*Exercise instructions:* Leaving out the pictures, return word for word the stretch of entries below from the line holding "Outline <item>stomach</item>; reply" through the line holding "Outline whatever counts as colon.".

*Source information:*
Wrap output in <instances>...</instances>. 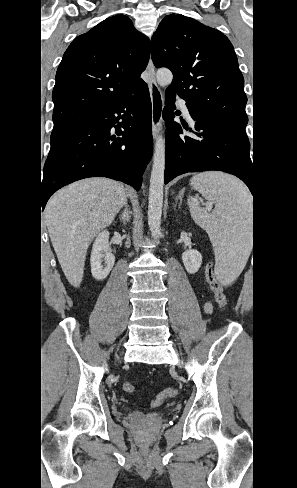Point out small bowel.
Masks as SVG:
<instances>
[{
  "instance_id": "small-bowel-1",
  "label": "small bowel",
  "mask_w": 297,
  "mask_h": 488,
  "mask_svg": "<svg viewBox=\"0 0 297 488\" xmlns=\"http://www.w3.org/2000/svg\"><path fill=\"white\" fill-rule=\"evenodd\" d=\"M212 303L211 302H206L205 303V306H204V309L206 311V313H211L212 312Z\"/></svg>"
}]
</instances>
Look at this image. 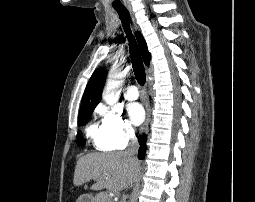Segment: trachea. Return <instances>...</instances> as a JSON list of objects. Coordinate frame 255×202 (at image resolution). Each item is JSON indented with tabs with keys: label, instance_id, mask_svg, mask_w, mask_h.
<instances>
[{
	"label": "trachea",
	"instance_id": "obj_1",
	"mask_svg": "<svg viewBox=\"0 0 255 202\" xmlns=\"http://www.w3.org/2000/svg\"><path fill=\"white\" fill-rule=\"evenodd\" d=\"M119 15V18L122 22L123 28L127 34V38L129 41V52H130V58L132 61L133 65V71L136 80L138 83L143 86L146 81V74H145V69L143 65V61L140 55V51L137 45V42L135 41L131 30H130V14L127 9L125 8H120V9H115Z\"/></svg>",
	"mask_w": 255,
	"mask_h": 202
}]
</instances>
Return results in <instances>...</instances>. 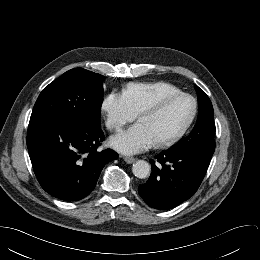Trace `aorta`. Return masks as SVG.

---

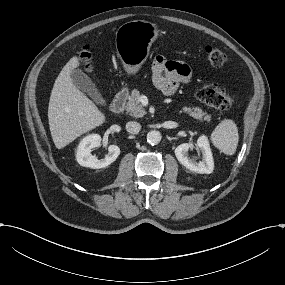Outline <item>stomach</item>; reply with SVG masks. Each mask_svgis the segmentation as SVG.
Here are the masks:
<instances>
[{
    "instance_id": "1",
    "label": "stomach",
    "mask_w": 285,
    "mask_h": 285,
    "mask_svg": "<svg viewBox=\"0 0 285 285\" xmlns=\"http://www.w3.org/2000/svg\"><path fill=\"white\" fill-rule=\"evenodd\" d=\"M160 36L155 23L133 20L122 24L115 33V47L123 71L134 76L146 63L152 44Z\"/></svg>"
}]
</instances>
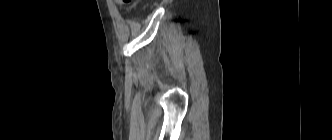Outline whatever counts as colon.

* * *

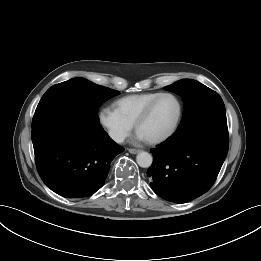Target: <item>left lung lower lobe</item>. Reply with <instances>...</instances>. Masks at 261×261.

*Exercise answer:*
Outline <item>stomach</item>; reply with SVG masks. Each mask_svgis the segmentation as SVG.
Here are the masks:
<instances>
[{
    "instance_id": "1",
    "label": "stomach",
    "mask_w": 285,
    "mask_h": 285,
    "mask_svg": "<svg viewBox=\"0 0 285 285\" xmlns=\"http://www.w3.org/2000/svg\"><path fill=\"white\" fill-rule=\"evenodd\" d=\"M160 36L155 23L133 20L122 24L115 33V47L123 71L134 76L146 63L152 44Z\"/></svg>"
}]
</instances>
Outline whatever counts as colon.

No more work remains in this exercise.